The Republican incumbent she defeated in 2006, Jim Talent, has acknowledged that he is considering whether to make a 2012 bid. Some state Republican leaders are encouraging him to do so.
Others on the GOP's short list of possible challengers may include Ann Wagner of St. Louis County. She's former co-chair of the Republican National Committee, former chairwoman of the Missouri Republican Party and most recently the U.S. ambassador to Luxembourg. She was campaign chairwoman for U.S. Sen.-elect Roy Blunt, R-Mo.
McCaskill currently is Missouri's most powerful Democrat in Washington. On a state level, she has a strong voice in the party's operations, although control of the state party's apparatus is up to Gov. Jay Nixon, a fellow Democrat and former rival. The two now are on good terms and talk regularly.

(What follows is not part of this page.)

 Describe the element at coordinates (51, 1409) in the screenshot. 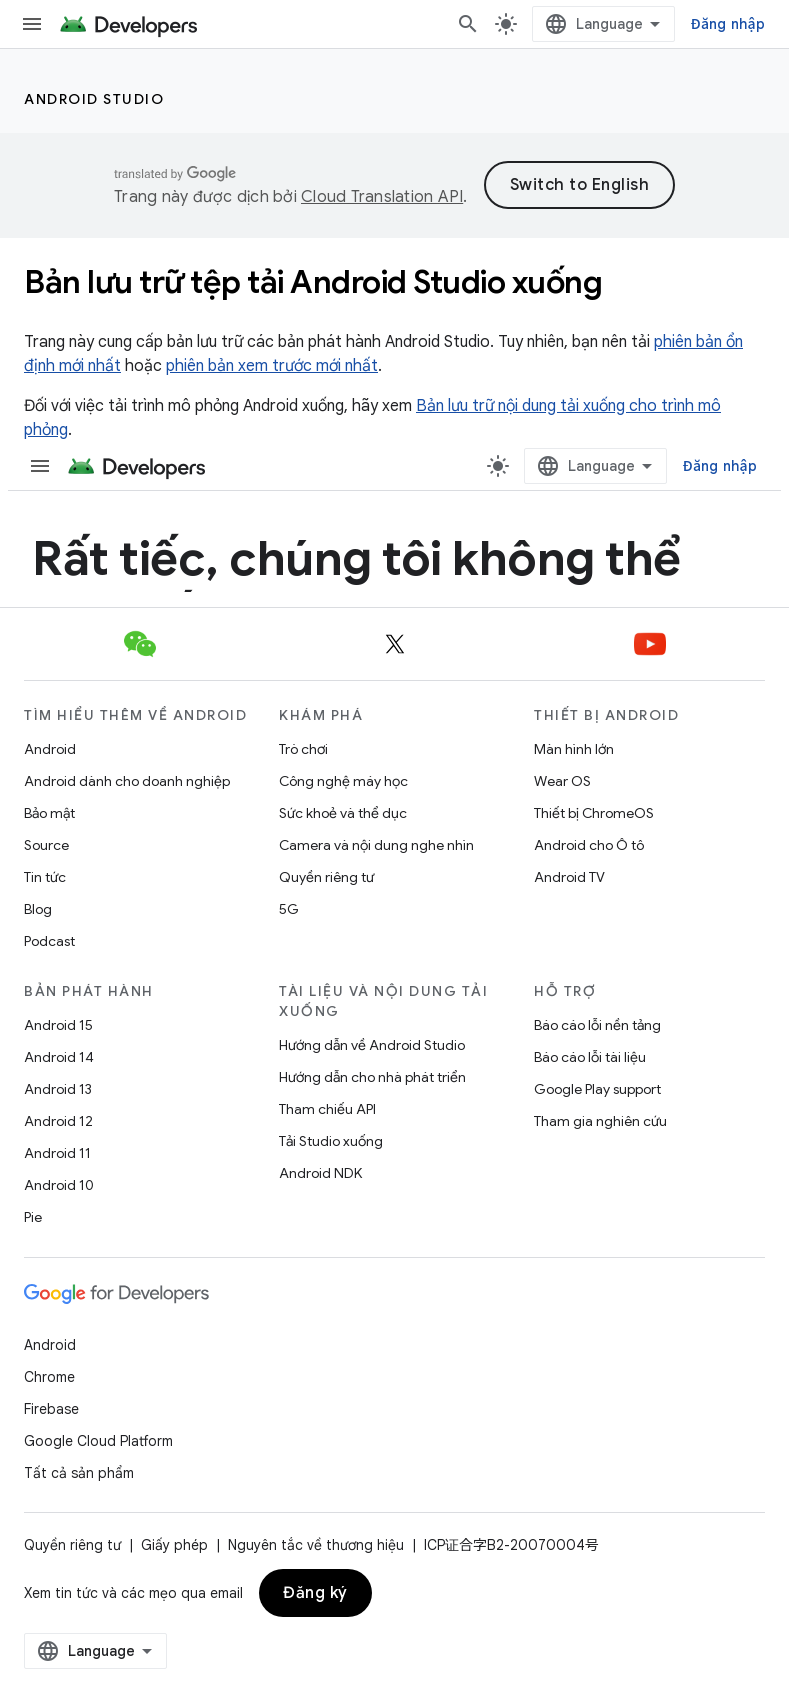 I see `Firebase` at that location. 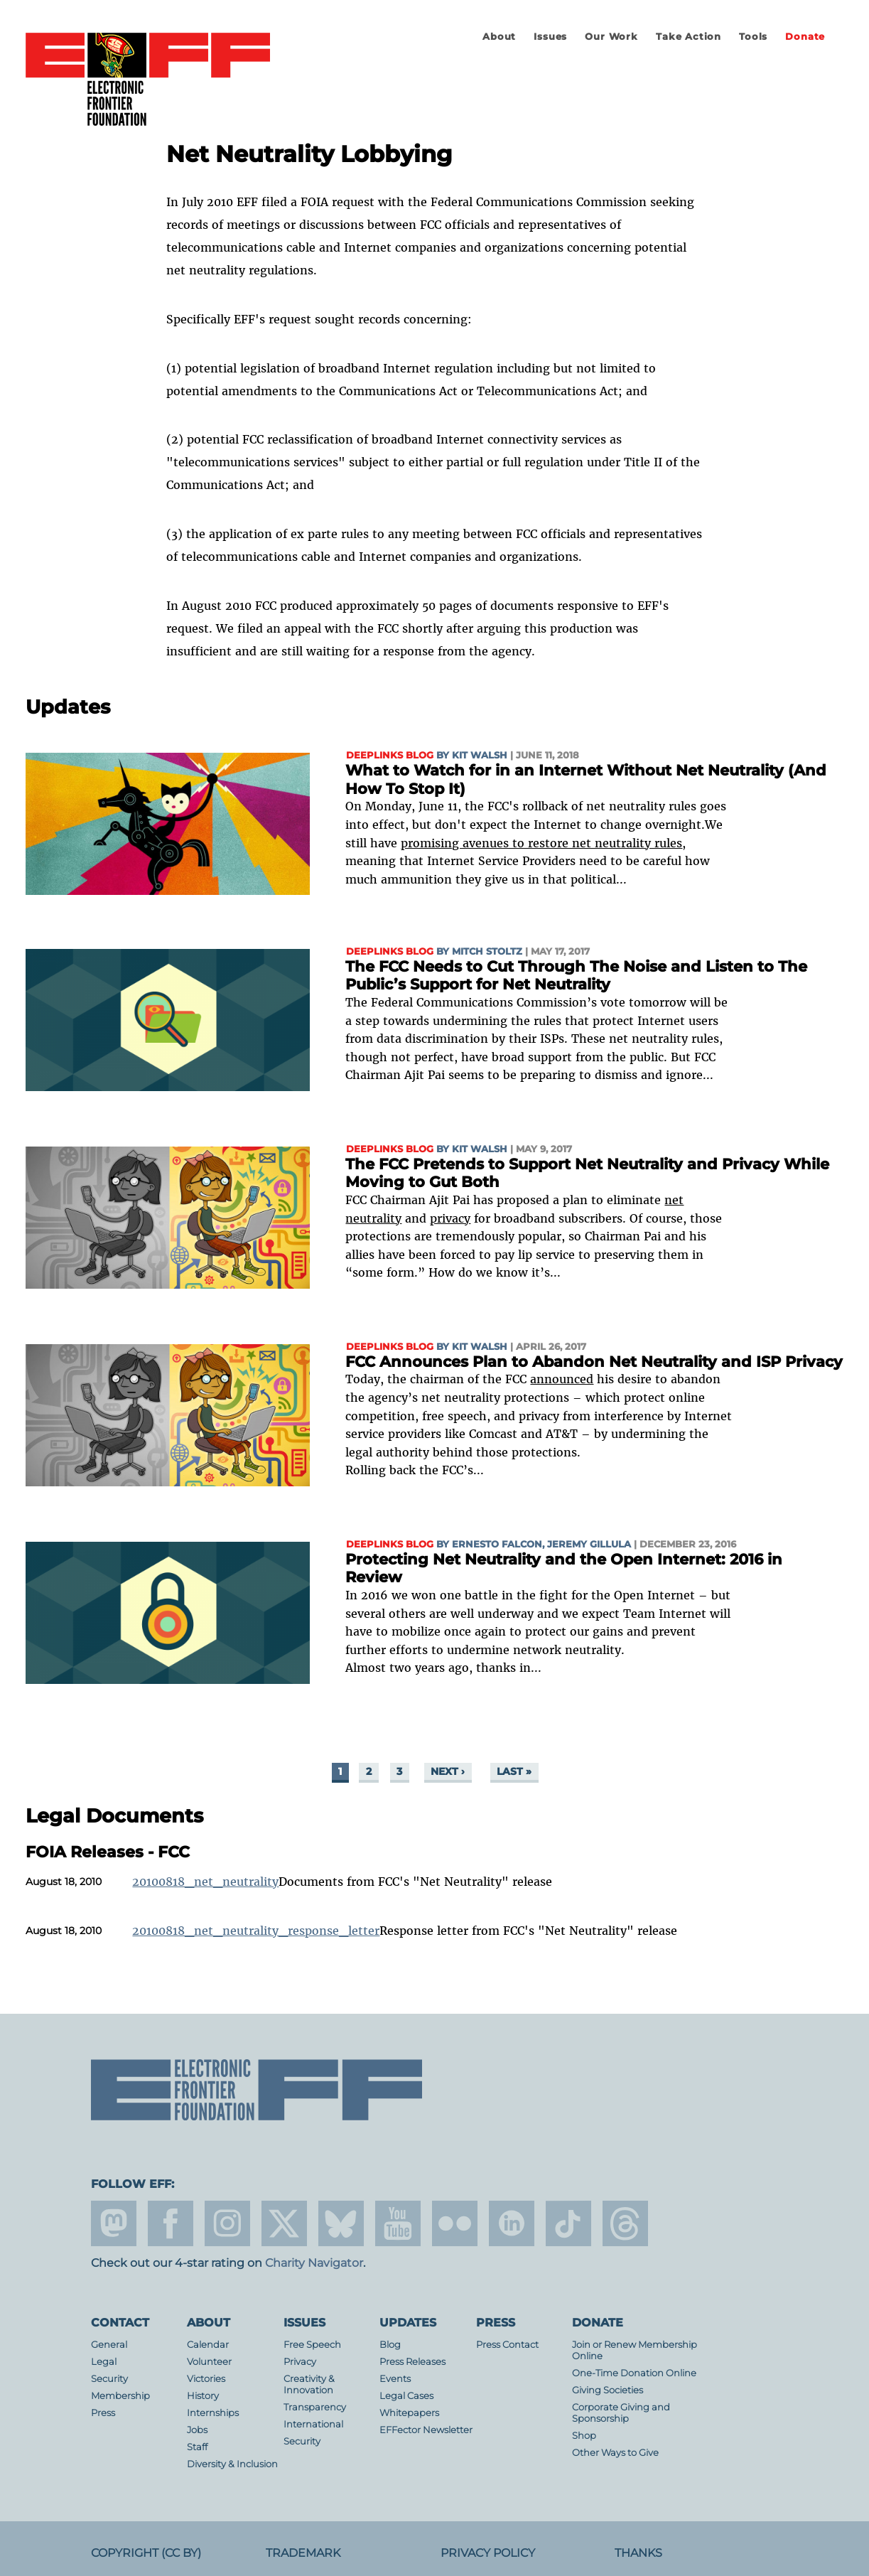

For the most part, though, Nixon and McCaskill played low-key public roles this election cycle. A rarity was last Sunday's joint appearance at a Democratic rally in Forest Park for U.S. Senate nominee Robin Carnahan, who lost badly Tuesday to Blunt.
McCaskill gave a fiery speech blasting Blunt, currently a congressman in southwest Missouri.
As she assessed her party's poor performance, and Carnahan's huge defeat, McCaskill said Wednesday that the statewide totals indicated that Republican turnout wasn't much greater than it was in the 2006 midterm.
Trouble was, far fewer Democrats showed up.
About 250,000 fewer Missourians cast ballots Tuesday, compared to 2006, and McCaskill believes most were Democrats. The official statewide tally put voter turnout at just under 47 percent -- significantly below the turnout in the midterm elections in 2002 and 2006.
In Greene County, Blunt's home turf, she continued, "Jim Talent actually got more votes in Greene County four years ago than Roy Blunt did yesterday."
McCaskill was particularly sorry to see the defeat of state Auditor Susan Montee, a personal friend, who lost to Republican Tom Schweich. McCaskill, who previously had been the auditor, praised Montee's record in office. Of Schweich, McCaskill said she hoped that he would be as politically independent as Montee -- and she took note of the $200,000 in campaign contributions that Schweich received from Lt. Gov. Peter Kinder.
Overall, said McCaskill, Tuesday's election "was not a large turnout. And a lot of the people who didn't vote, I think, are people who've gotten sick of the whole lot of us."